Wholesale Fireworks argues that the United States' fourth cause of action should be dismissed for failure to state a claim under California Civil Code section 3346. WF Motion at 9. Specifically, Wholesale Fireworks argues that California Civil Code section 3346 is a remedy statute setting forth the recovery of interest and does not give the right to private action nor provide a basis for statutory liability. Id. Wholesale Fireworks also argues that the FAC alleges a claim for trespass by fire only pursuant to the statute. WF Reply at 8.

The United States concedes that California Civil Code section 3346 is a remedy statute for the recovery of interest. Opp'n WF Motion at 7. However, the United States argues that the statute provides a special remedy for an underlying tort of trespass when it involves fire. Id. The United States also argues that the potential inapplicability of California Civil Code section 3346's special remedy does not mean that the claim for trespass by fire fails as a matter of law. Id.

First, Wholesale Fireworks's argument that the United States does not separately allege a common law claim of trespass fails. WF Reply at 8. In its reply, Wholesale Fireworks argues that the “[t]respass by [f]ire cause of action set forth within the FAC relies exclusively on a remedy statute which cannot form a basis of relief.” Id. (emphasis added). However, in the FAC, the United States alleges that “Defendants are also liable to Plaintiff for wrongful injury to its timber, trees, and underwood pursuant to California Civil Code section 3346.” See e.g., FAC ¶ 58 (emphasis added). The word “also” leads the Court to believe that the United States is alleging an underlying tort of trespass by fire in addition to seeking the double damages provided by California Civil Code section 3346. The Court also finds that California Civil Code section 3346 provides a special remedy for trespass where the trespass includes conditions involving fire. Opp'n WF Motion at 7.
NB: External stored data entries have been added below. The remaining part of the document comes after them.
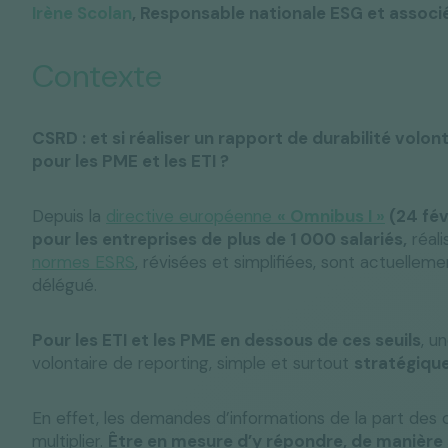
Irène Scolan
, Responsable nationale ESG et assoc
Contexte
CSRD : et si réaliser un rapport de durabilité volo
pour les PME et les ETI ?
Depuis la
directive européenne
« Omnibus I »
(24 fév
pour les entreprises de
plus de 1 000 salariés,
réal
normes ESRS
, révisées et simplifiées, sont actuellem
délégué.
Pour les ETI et les PME en dessous de ces seuils
, u
volontaire de reporting, simple et surtout
stratégiqu
En effet, les demandes d’informations de la part des c
multiplier.
Être en mesure d’y répondre, de manière 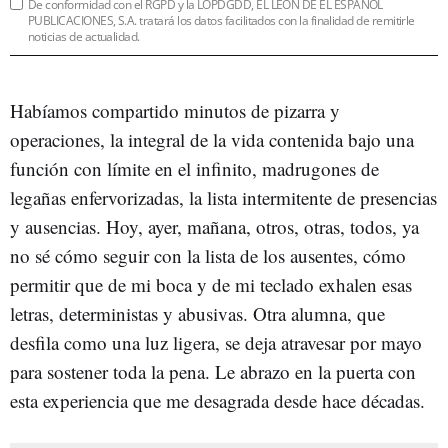
De conformidad con el RGPD y la LOPDGDD, EL LEÓN DE EL ESPAÑOL
PUBLICACIONES, S.A. tratará los datos facilitados con la finalidad de remitirle
noticias de actualidad.
Habíamos compartido minutos de pizarra y
operaciones, la integral de la vida contenida bajo una
función con límite en el infinito, madrugones de
legañas enfervorizadas, la lista intermitente de presencias
y ausencias. Hoy, ayer, mañana, otros, otras, todos, ya
no sé cómo seguir con la lista de los ausentes, cómo
permitir que de mi boca y de mi teclado exhalen esas
letras, deterministas y abusivas. Otra alumna, que
desfila como una luz ligera, se deja atravesar por mayo
para sostener toda la pena. Le abrazo en la puerta con
esta experiencia que me desagrada desde hace décadas.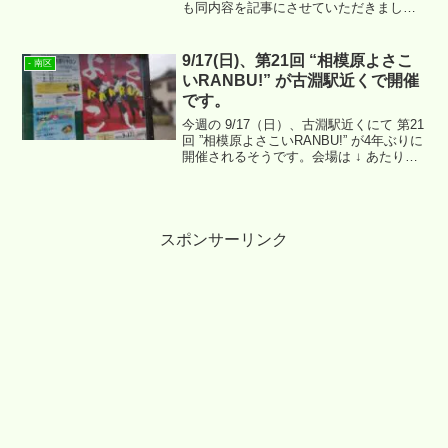
も同内容を記事にさせていただきまし
た。現在このエリアが「さがみはらリニ
アひろば」という名称で定期的に一般公
開され、駅工事の様子を見ることが出来
9/17(日)、第21回 “相模原よさこ
- 南区
るようになっています。
いRANBU!” が古淵駅近くで開催
です。
今週の 9/17（日）、古淵駅近くにて 第21
回 ”相模原よさこいRANBU!” が4年ぶりに
開催されるそうです。会場は ↓ あたりだ
そうです。
スポンサーリンク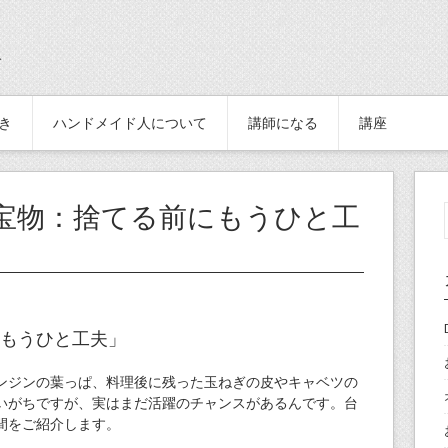
続き
ハンドメイド人について
講師になる
講座
宝物：捨てる前にもうひと工
もうひと工夫」
ンジンの葉っぱ、料理後に残った玉ねぎの皮やキャベツの
いがちですが、実はまだ活躍のチャンスがあるんです。台
間をご紹介します。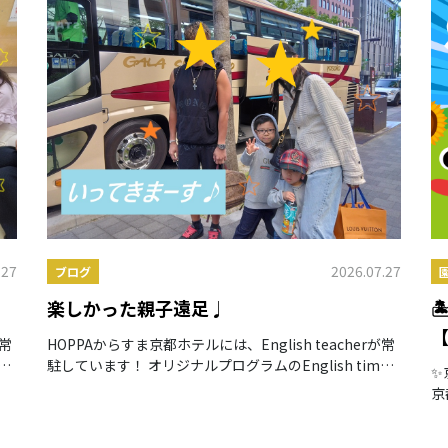
.27
2026.07.27
ブログ
！
楽しかった親子遠足♩

【
が常
HOPPAからすま京都ホテルには、English teacherが常
e
駐しています！ オリジナルプログラムのEnglish time
✨
し
だけではなく、日常生活を通して自然と英語に慣れ親し
京
むことができます。
2
は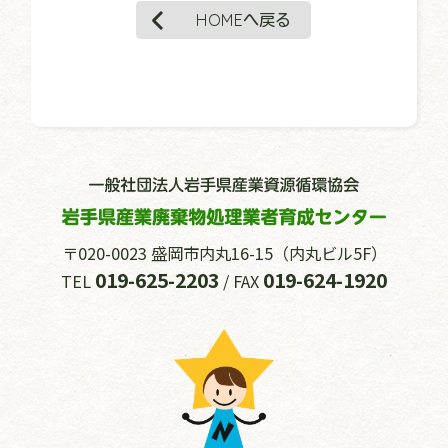
HOMEへ戻る
〒020-0023 盛岡市内丸16-15（内丸ビル5F）
019-625-2203
019-624-1920
TEL
/ FAX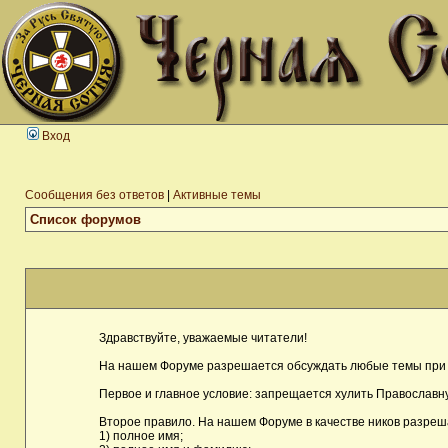
Вход
Сообщения без ответов
|
Активные темы
Список форумов
Здравствуйте, уважаемые читатели!
На нашем Форуме разрешается обсуждать любые темы при 
Первое и главное условие: запрещается хулить Православну
Второе правило. На нашем Форуме в качестве ников разреш
1) полное имя;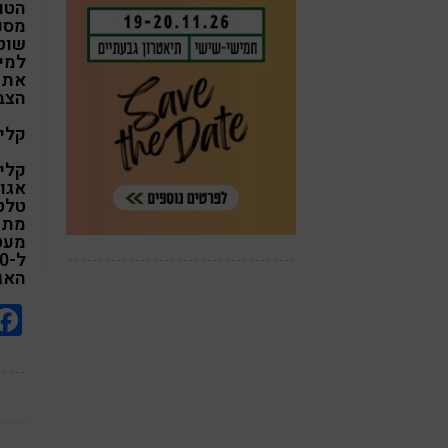
הטוב
מסנ
שוט
את 
הצב
קליי
קלי
אגו
מתח
מעט
האגו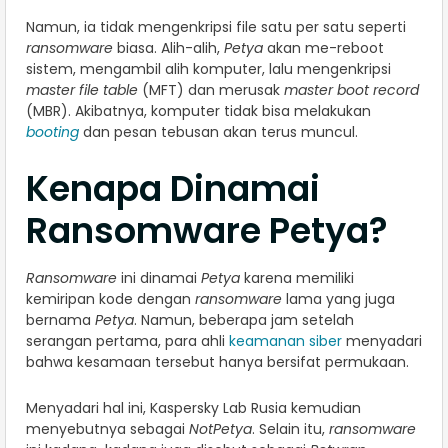
Namun, ia tidak mengenkripsi file satu per satu seperti
ransomware
biasa. Alih-alih,
Petya
akan me-reboot
sistem, mengambil alih komputer, lalu mengenkripsi
master file table
(MFT) dan merusak
master boot record
(MBR). Akibatnya, komputer tidak bisa melakukan
booting
dan pesan tebusan akan terus muncul.
Kenapa Dinamai
Ransomware Petya?
Ransomware
ini dinamai
Petya
karena memiliki
kemiripan kode dengan
ransomware
lama yang juga
bernama
Petya
. Namun, beberapa jam setelah
serangan pertama, para ahli
keamanan siber
menyadari
bahwa kesamaan tersebut hanya bersifat permukaan.
Menyadari hal ini, Kaspersky Lab Rusia kemudian
menyebutnya sebagai
NotPetya
. Selain itu,
ransomware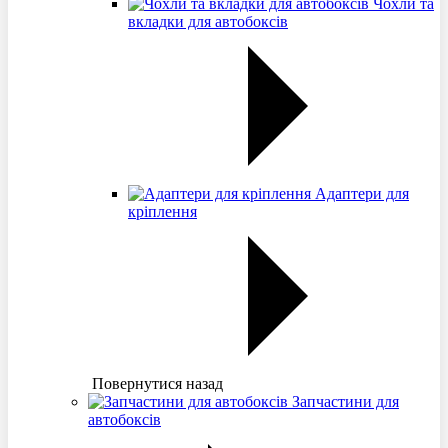
Чохли та
вкладки для автобоксів
Адаптери для
кріплення
Повернутися назад
Запчастини для
автобоксів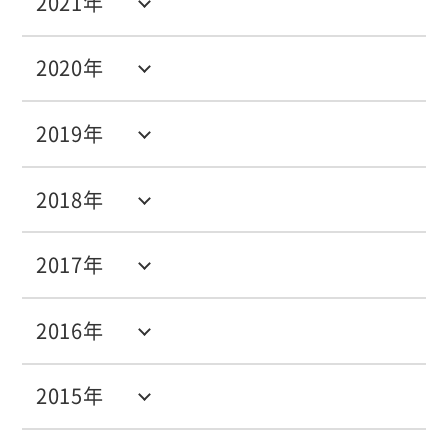
2021年
2020年
2019年
2018年
2017年
2016年
2015年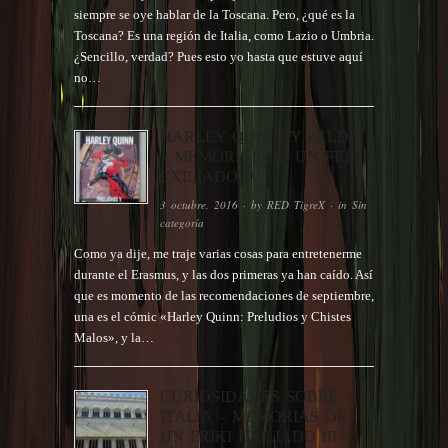
siempre se oye hablar de la Toscana. Pero, ¿qué es la
Toscana? Es una región de Italia, como Lazio o Umbria.
¿Sencillo, verdad? Pues esto yo hasta que estuve aquí
no…
HARLEY QUINN Y ZELDA
– MEMORIAS DE UN FRIKI
EXILIADO IV
3 octubre, 2016
· by
RED TigreX
· in
Sin
categoría
Como ya dije, me traje varias cosas para entretenerme
durante el Erasmus, y las dos primeras ya han caído. Así
que es momento de las recomendaciones de septiembre,
una es el cómic «Harley Quinn: Preludios y Chistes
Malos», y la…
CURIOSIDADES SOBRE
ITALIA – MEMORIAS DE
UN FRIKI EXILIADO III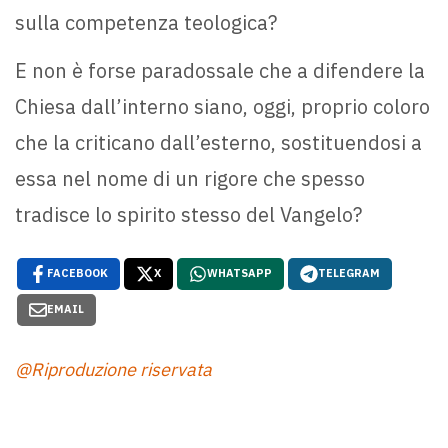
sulla competenza teologica?
E non è forse paradossale che a difendere la
Chiesa dall’interno siano, oggi, proprio coloro
che la criticano dall’esterno, sostituendosi a
essa nel nome di un rigore che spesso
tradisce lo spirito stesso del Vangelo?
FACEBOOK
X
WHATSAPP
TELEGRAM
EMAIL
@Riproduzione riservata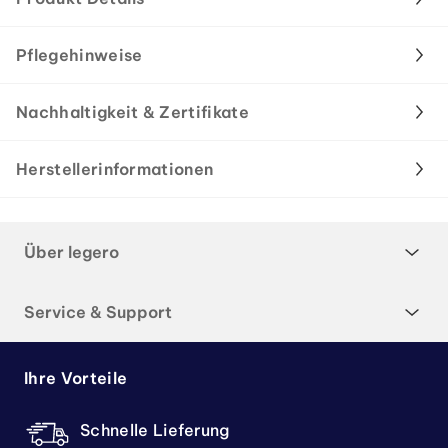
Pflegehinweise
Nachhaltigkeit & Zertifikate
Herstellerinformationen
Über legero
Service & Support
Ihre Vorteile
Schnelle Lieferung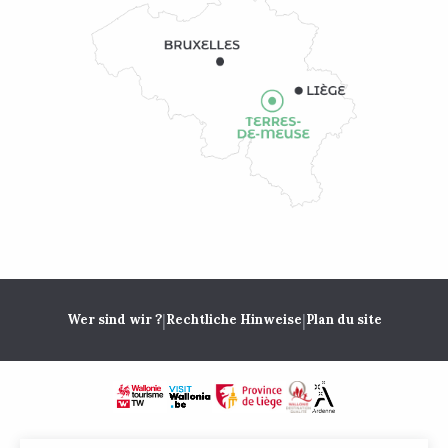
|
|
Wer sind wir ?
Rechtliche Hinweise
Plan du site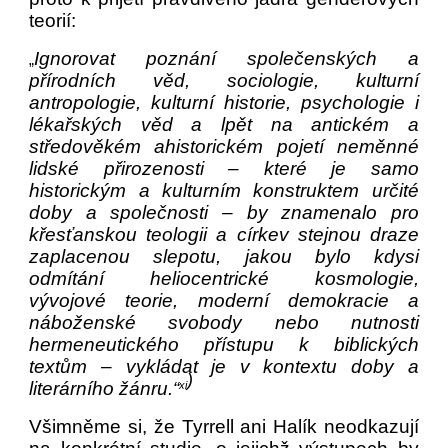
teorií:
Ignorovat poznání společenských a
„
přírodních věd, sociologie, kulturní
antropologie, kulturní historie, psychologie i
lékařských věd a lpět na antickém a
středověkém ahistorickém pojetí neměnné
lidské přirozenosti – které je samo
historickým a kulturním konstruktem určité
doby a společnosti – by znamenalo pro
křesťanskou teologii a církev stejnou draze
zaplacenou slepotu, jakou bylo kdysi
odmítání heliocentrické kosmologie,
vývojové teorie, moderní demokracie a
náboženské svobody nebo nutnosti
hermeneutického přístupu k biblických
textům – vykládat je v kontextu doby a
)
literárního žánru.“
xi
Všimněme si, že Tyrrell ani Halík neodkazují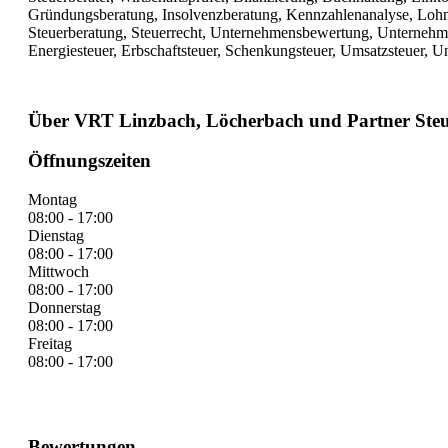
Gründungsberatung, Insolvenzberatung, Kennzahlenanalyse, Lohnb
Steuerberatung, Steuerrecht, Unternehmensbewertung, Unternehm
Energiesteuer, Erbschaftsteuer, Schenkungsteuer, Umsatzsteuer, U
Über VRT Linzbach, Löcherbach und Partner Steu
Öffnungszeiten
Montag
08:00 - 17:00
Dienstag
08:00 - 17:00
Mittwoch
08:00 - 17:00
Donnerstag
08:00 - 17:00
Freitag
08:00 - 17:00
Bewertungen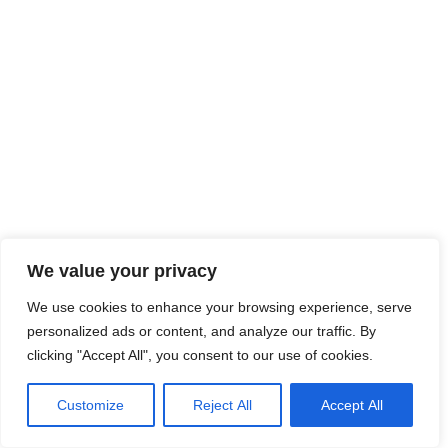
We value your privacy
We use cookies to enhance your browsing experience, serve
personalized ads or content, and analyze our traffic. By
clicking "Accept All", you consent to our use of cookies.
Customize
Reject All
Accept All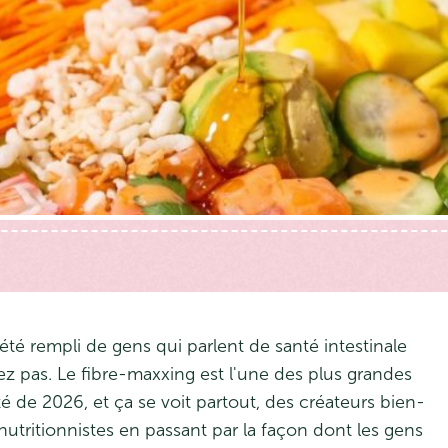
 été rempli de gens qui parlent de santé intestinale
z pas. Le fibre-maxxing est l'une des plus grandes
 de 2026, et ça se voit partout, des créateurs bien-
nutritionnistes en passant par la façon dont les gens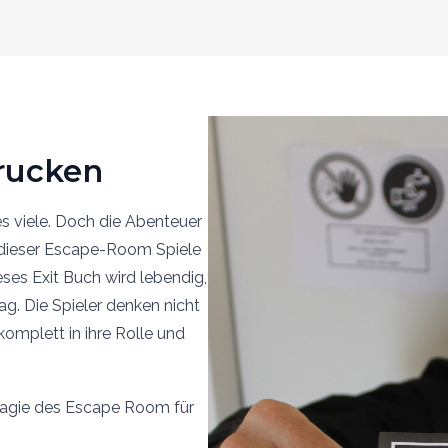
rucken
s viele. Doch die Abenteuer
 dieser Escape-Room Spiele
ses Exit Buch wird lebendig,
g. Die Spieler denken nicht
omplett in ihre Rolle und
Magie des Escape Room für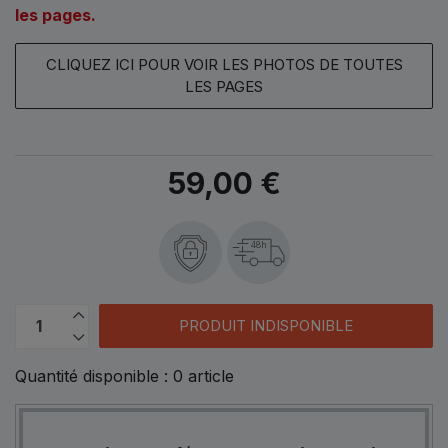
les pages.
CLIQUEZ ICI POUR VOIR LES PHOTOS DE TOUTES
LES PAGES
59,00 €
48h
PRODUIT INDISPONIBLE
Quantité disponible :
0
article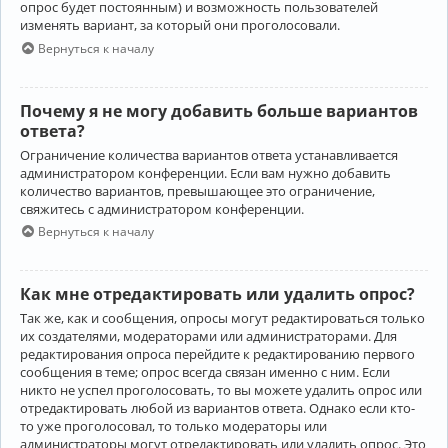
опрос будет постоянным) и возможность пользователей
изменять вариант, за который они проголосовали.
Вернуться к началу
Почему я не могу добавить больше вариантов
ответа?
Ограничение количества вариантов ответа устанавливается
администратором конференции. Если вам нужно добавить
количество вариантов, превышающее это ограничение,
свяжитесь с администратором конференции.
Вернуться к началу
Как мне отредактировать или удалить опрос?
Так же, как и сообщения, опросы могут редактироваться только
их создателями, модераторами или администраторами. Для
редактирования опроса перейдите к редактированию первого
сообщения в теме; опрос всегда связан именно с ним. Если
никто не успел проголосовать, то вы можете удалить опрос или
отредактировать любой из вариантов ответа. Однако если кто-
то уже проголосовал, то только модераторы или
администраторы могут отредактировать или удалить опрос. Это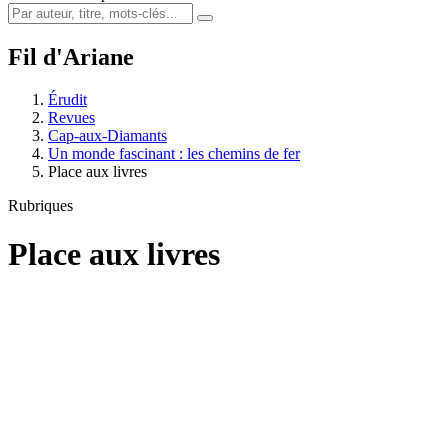
Fil d'Ariane
Érudit
Revues
Cap-aux-Diamants
Un monde fascinant : les chemins de fer
Place aux livres
Rubriques
Place aux livres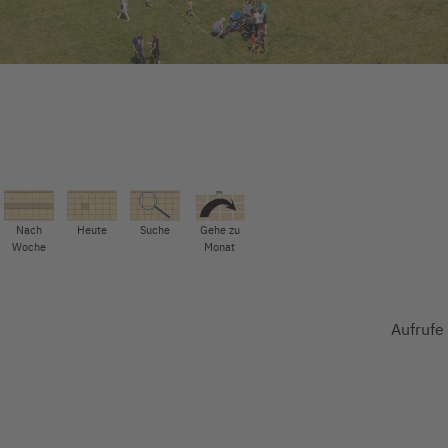
Nach
Heute
Suche
Gehe zu
Woche
Monat
Aufrufe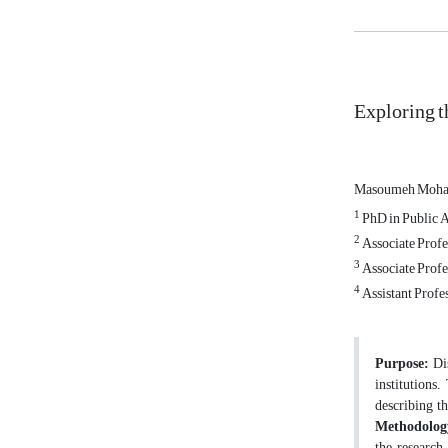
Exploring t
Masoumeh Moh
1
PhD in Public A
2
Associate Profe
3
Associate Profe
4
Assistant Profe
Purpose:
Di
institutions
describing th
Methodolog
the research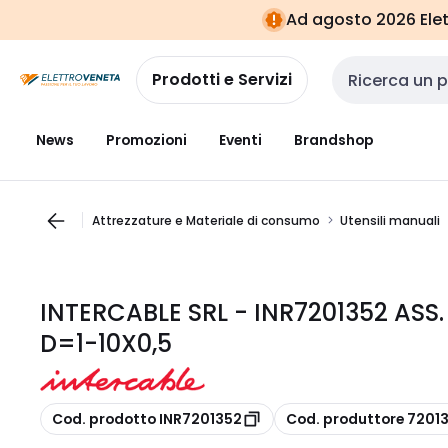
Vai alla
Vai
Ad agosto 2026 Elett
navigazione
alla
pagina
Prodotti e Servizi
Cerca input
News
Promozioni
Eventi
Brandshop
Attrezzature e Materiale di consumo
Utensili manuali
INTERCABLE SRL - INR7201352 ASS.
D=1-10X0,5
copia
copia
Cod. prodotto INR7201352
Cod. produttore 7201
Second, the Court finds that the United States has sufficiently pleaded facts that satisfy the common law claim of trespass by fire. “The elements of trespass are: (1) the plaintiff's ownership or control of the property; (2) the defendant's intentional, reckless, or negligent entry on to the property; (3) lack of permission for the entry or acts in excess of permission; (4) harm; and (5) the defendant's conduct was a substantial factor in causing the harm.” Ralphs Grocery Co. v. Victory Consultants, Inc., 17 Cal.App.5th 245, 261 (2017). Under California law, “[a] trespass to property is the unlawful interference with its possession.” Elton v. Anheuser-Busch Beverage Grp., Inc., 50 Cal.App.4th 1301, 1306 (1996). “The interference need not take the form of a personal entry onto the property by the wrongdoer.” Id. If negligently inflicted, a fire resulting in actual damages may constitute a trespass. Id .at 1307.

The Court finds that the allegations in the FAC plausibly allege that Wholesale Fireworks unlawfully interfered with the United States' possession of land and that the negligently designed and manufactured smoke bombs resulted in actual damages. First, the United States alleges that it manages, controls, and supervises the land in San Bernardino County where the El Dorado Fire occurred. See e.g., FAC ¶ 1. Second, the United States alleges that Wholesale Fireworks's defectively designed and manufactured gender reveal smoke bombs ignited the El Dorado Fire, which subsequently spread to the National Forest in San Bernardino County. Id. at ¶¶ 23, 27. Third, the United States alleges that the El Dorado Fire was not ignited with the permission of the United States. Id. at ¶ 35. Fourth, the United States also alleges that the El Dorado Fire destroyed 22,744 acres of land, destroyed or damaged nine structures and fifteen outbuildings, and resulted in the loss of use, recreation, habitat, and wildlife. Id. at ¶¶ 32-33. Fifth, the United States alleges that Wholesale Fireworks's defective design, manufacturing, and labeling of the gender reveal smoke bombs caused the emission of excessive sparks, flames, and molten materials that were a substantial factor in causing the El Dorado Fire. See e.g., FAC ¶¶ 27, 31.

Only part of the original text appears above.